== WORK INSTRUCTIONS ==
In the listing below, how many lines hold the string "domy"? Reply with the number and nothing else.

== RECORDS SUPPLIED ==
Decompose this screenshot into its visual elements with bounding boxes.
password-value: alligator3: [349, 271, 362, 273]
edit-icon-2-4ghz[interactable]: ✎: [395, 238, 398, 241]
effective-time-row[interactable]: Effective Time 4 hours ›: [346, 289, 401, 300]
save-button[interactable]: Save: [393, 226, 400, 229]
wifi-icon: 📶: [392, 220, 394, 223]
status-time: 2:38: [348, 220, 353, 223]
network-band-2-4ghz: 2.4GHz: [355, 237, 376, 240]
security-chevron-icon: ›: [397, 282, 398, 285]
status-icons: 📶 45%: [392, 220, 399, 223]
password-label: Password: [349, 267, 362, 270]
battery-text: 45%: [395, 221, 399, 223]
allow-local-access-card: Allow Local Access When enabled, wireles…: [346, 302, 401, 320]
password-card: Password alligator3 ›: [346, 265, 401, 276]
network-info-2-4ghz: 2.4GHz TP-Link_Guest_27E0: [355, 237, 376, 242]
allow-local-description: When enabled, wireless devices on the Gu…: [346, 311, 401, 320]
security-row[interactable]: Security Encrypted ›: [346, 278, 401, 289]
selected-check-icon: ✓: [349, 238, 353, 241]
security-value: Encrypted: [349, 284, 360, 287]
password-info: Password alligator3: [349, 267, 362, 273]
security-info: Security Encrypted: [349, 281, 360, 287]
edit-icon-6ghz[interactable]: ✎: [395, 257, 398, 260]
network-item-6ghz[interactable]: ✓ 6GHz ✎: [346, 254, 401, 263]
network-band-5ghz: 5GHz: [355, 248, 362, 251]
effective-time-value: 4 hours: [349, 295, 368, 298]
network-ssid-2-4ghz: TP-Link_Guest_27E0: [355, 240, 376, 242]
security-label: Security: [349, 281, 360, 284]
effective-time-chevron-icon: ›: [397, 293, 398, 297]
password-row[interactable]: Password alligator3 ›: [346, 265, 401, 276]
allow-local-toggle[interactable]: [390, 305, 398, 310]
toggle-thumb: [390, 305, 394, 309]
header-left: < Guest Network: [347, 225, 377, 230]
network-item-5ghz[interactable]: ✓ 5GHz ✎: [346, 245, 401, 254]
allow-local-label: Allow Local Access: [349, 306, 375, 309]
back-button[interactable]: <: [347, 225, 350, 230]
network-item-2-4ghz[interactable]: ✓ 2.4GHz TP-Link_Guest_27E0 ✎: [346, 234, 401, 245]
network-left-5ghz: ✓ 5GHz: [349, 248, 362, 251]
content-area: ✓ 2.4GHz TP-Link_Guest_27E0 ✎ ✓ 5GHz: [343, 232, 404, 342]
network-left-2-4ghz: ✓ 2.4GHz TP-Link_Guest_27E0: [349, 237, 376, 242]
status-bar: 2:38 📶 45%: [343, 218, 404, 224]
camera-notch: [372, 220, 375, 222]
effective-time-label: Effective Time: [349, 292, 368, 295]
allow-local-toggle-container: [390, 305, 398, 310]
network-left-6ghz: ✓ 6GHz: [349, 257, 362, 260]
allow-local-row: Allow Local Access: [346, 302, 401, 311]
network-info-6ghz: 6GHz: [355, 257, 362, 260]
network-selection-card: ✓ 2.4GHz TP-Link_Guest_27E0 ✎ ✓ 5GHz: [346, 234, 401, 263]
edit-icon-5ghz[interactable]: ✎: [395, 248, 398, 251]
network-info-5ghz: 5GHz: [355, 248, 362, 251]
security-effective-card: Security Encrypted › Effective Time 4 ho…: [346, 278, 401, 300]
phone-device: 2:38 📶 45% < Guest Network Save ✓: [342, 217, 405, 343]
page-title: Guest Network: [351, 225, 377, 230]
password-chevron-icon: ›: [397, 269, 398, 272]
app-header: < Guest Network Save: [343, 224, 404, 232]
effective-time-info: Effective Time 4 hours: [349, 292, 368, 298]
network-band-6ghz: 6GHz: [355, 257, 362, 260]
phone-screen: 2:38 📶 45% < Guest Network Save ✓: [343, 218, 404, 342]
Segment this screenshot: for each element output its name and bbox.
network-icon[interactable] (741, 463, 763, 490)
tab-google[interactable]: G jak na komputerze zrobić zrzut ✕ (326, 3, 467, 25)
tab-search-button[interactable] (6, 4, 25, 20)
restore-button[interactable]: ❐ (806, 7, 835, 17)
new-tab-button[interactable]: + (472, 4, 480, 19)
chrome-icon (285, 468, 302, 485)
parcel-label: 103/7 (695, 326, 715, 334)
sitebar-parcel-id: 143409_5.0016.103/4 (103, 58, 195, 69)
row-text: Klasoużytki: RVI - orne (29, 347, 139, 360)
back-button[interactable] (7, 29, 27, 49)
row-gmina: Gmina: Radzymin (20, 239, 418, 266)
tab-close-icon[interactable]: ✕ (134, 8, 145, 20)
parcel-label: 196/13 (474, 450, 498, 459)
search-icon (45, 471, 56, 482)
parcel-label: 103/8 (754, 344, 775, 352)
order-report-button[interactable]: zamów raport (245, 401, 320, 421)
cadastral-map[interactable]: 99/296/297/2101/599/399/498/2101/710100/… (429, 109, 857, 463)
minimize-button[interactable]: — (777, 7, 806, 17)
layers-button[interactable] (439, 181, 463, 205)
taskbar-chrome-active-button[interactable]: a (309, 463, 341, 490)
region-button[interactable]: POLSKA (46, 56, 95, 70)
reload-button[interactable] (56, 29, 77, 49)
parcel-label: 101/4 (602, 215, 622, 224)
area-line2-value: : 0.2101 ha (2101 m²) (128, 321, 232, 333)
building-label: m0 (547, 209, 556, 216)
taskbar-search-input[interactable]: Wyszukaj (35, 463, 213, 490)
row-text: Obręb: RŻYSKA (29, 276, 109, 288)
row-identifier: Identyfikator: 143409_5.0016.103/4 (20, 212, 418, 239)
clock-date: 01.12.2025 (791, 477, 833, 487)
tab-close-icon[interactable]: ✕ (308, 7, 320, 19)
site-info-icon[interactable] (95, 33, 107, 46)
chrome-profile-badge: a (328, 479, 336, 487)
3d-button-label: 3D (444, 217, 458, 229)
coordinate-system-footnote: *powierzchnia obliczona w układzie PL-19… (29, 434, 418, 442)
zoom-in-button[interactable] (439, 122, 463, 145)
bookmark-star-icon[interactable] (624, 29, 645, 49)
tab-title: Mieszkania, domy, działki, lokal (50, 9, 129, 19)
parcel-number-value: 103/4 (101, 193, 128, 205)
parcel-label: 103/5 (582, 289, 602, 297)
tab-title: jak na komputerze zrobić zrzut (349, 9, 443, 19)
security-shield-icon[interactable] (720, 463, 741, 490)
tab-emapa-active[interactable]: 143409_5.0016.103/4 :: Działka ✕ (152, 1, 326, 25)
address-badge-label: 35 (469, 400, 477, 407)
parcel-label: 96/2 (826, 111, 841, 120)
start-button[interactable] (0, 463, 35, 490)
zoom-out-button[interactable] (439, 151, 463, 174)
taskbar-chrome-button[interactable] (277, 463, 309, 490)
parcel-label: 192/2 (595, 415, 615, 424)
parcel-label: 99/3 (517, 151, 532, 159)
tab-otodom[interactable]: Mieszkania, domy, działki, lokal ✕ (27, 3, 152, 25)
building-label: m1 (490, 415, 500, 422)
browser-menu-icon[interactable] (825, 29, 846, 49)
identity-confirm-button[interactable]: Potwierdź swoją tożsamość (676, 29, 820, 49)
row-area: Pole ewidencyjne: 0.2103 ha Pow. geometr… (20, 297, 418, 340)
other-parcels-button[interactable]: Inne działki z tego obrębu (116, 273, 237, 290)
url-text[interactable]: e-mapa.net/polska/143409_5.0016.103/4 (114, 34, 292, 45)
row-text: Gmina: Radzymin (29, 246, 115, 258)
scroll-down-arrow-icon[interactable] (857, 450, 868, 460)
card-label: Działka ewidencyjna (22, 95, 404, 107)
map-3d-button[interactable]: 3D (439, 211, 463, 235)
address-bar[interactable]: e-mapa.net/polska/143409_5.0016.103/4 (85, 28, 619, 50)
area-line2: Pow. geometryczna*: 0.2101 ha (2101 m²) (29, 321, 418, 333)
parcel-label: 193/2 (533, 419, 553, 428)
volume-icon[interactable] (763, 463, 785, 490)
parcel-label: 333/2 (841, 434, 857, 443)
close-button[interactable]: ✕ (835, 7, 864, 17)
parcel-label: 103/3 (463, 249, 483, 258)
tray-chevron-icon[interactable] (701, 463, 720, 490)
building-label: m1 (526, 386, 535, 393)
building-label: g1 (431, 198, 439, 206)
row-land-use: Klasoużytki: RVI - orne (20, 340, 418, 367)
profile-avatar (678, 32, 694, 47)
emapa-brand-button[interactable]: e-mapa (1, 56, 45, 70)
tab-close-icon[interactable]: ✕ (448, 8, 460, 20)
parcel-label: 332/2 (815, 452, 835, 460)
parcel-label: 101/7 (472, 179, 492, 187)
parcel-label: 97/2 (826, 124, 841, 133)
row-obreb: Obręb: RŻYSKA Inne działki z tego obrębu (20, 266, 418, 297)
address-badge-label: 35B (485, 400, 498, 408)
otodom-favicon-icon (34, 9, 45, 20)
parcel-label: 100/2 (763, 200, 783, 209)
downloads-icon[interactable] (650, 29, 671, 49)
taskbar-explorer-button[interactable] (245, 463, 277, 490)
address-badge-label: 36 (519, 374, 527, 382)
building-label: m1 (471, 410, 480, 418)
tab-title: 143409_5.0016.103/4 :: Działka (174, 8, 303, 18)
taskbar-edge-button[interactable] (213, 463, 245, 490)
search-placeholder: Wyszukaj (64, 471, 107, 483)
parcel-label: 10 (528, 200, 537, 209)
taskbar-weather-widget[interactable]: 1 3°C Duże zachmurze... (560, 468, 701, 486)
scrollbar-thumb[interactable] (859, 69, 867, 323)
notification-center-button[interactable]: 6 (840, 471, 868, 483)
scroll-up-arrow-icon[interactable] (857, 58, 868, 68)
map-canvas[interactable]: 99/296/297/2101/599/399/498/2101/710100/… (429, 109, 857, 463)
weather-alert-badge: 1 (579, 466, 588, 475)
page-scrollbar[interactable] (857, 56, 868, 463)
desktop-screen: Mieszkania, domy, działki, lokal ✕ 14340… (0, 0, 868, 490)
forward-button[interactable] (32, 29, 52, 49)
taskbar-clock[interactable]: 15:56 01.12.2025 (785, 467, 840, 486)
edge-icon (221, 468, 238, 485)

== SOLUTION TO THIS TASK ==
3